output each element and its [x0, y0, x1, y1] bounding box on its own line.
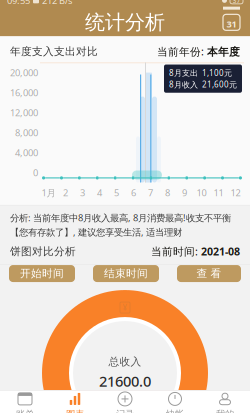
staticText: 6: [131, 186, 136, 199]
staticText: 查 看: [196, 267, 222, 280]
staticText: 1月: [42, 186, 56, 199]
staticText: 212 B/s: [42, 0, 72, 6]
staticText: 3: [80, 186, 85, 199]
staticText: 【您有存款了】, 建议您享受生活, 适当理财: [10, 226, 182, 238]
staticText: 当前年份: 本年度: [157, 44, 240, 58]
staticText: 11: [214, 186, 224, 199]
staticText: 31: [226, 18, 236, 30]
staticText: ¥: [122, 302, 128, 313]
staticText: 结束时间: [104, 267, 148, 280]
staticText: 年度支入支出对比: [10, 45, 98, 58]
staticText: 总收入: [108, 355, 142, 368]
staticText: 5: [114, 186, 119, 199]
staticText: 0: [33, 166, 38, 179]
button[interactable]: 结束时间: [93, 265, 159, 282]
staticText: 16,000: [10, 86, 38, 99]
staticText: 8: [165, 186, 170, 199]
staticText: 7: [148, 186, 153, 199]
staticText: 8月收入 21,600元: [169, 79, 237, 90]
button[interactable]: 查 看: [177, 265, 241, 282]
button[interactable]: 图表: [50, 387, 100, 413]
staticText: 9: [182, 186, 187, 199]
staticText: 2: [63, 186, 68, 199]
staticText: 4,000: [15, 146, 38, 159]
staticText: 21600.0: [99, 371, 151, 391]
staticText: 8,000: [15, 126, 38, 139]
staticText: 09:55: [7, 0, 30, 6]
staticText: 快帐: [166, 408, 184, 413]
button[interactable]: 开始时间: [9, 265, 75, 282]
staticText: 统计分析: [85, 10, 165, 35]
staticText: 10: [196, 186, 206, 199]
button[interactable]: 账单: [0, 387, 50, 413]
staticText: 记录: [116, 408, 134, 413]
staticText: 账单: [16, 408, 34, 413]
staticText: 4: [97, 186, 102, 199]
staticText: 12,000: [10, 106, 38, 119]
staticText: 12: [230, 186, 240, 199]
button[interactable]: 记录: [100, 387, 150, 413]
staticText: 20,000: [10, 66, 38, 79]
staticText: 图表: [66, 408, 84, 413]
staticText: 37: [232, 0, 240, 5]
staticText: 分析: 当前年度中8月收入最高, 8月消费最高!收支不平衡: [10, 212, 231, 224]
staticText: 当前时间: 2021-08: [151, 244, 240, 258]
staticText: 饼图对比分析: [10, 245, 76, 258]
staticText: 我的: [216, 408, 234, 413]
button[interactable]: 快帐: [150, 387, 200, 413]
button[interactable]: 我的: [200, 387, 250, 413]
staticText: 开始时间: [20, 267, 64, 280]
button[interactable]: Calendar: [223, 14, 240, 30]
staticText: 8月支出 1,100元: [169, 68, 232, 78]
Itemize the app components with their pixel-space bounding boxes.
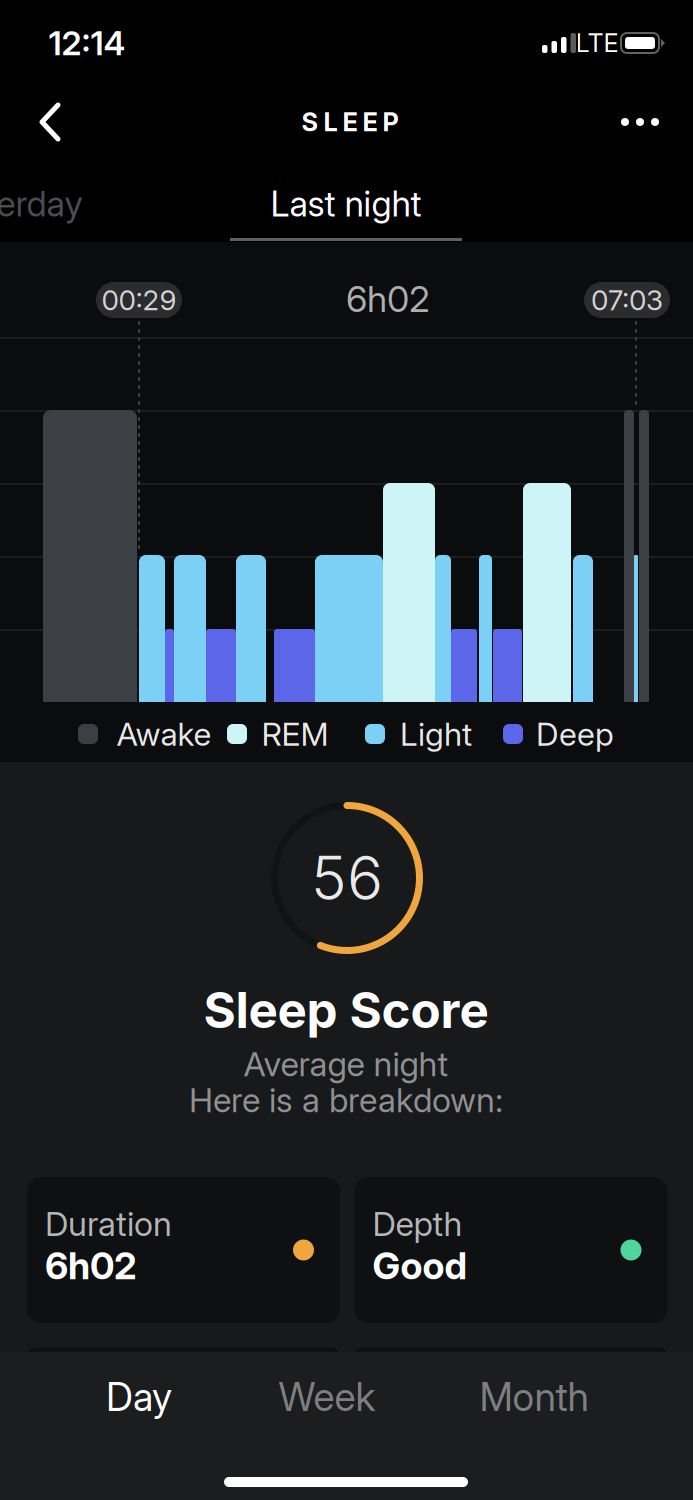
staticText: Last night [270,184,422,224]
button[interactable]: Depth [354,1177,668,1323]
button[interactable]: Last night [270,184,422,224]
button[interactable]: Day [69,1367,209,1427]
staticText: SLEEP [302,107,398,137]
staticText: Average night [244,1044,448,1084]
button[interactable]: Week [257,1367,397,1427]
staticText: Deep [536,715,614,753]
staticText: 56 [311,843,383,913]
button[interactable]: Yesterday [0,184,82,224]
staticText: 07:03 [591,284,663,316]
button[interactable]: More [612,102,668,142]
staticText: Here is a breakdown: [189,1080,503,1120]
staticText: Sleep Score [204,981,488,1039]
staticText: Awake [116,715,212,753]
staticText: Good [372,1244,468,1288]
staticText: LTE [576,28,618,58]
button[interactable]: Month [459,1367,609,1427]
button[interactable]: Back [34,101,74,143]
staticText: Day [106,1374,172,1420]
staticText: 6h02 [346,278,430,320]
staticText: 12:14 [48,23,126,63]
staticText: Light [400,715,472,753]
staticText: Depth [372,1204,462,1244]
staticText: Duration [45,1204,172,1244]
staticText: 00:29 [102,284,176,316]
button[interactable]: Duration [27,1177,340,1323]
staticText: 6h02 [45,1244,137,1288]
staticText: Month [480,1374,588,1420]
staticText: REM [262,715,328,753]
staticText: Yesterday [0,184,82,224]
staticText: Week [278,1374,376,1420]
+===+
▶ WHAT YOU SHOULD DO: Each line of the data that contains "Duration" belongs in the answer.

▶ OUTPUT BELOW:
staticText: Duration [45,1204,172,1244]
button[interactable]: Duration [27,1177,340,1323]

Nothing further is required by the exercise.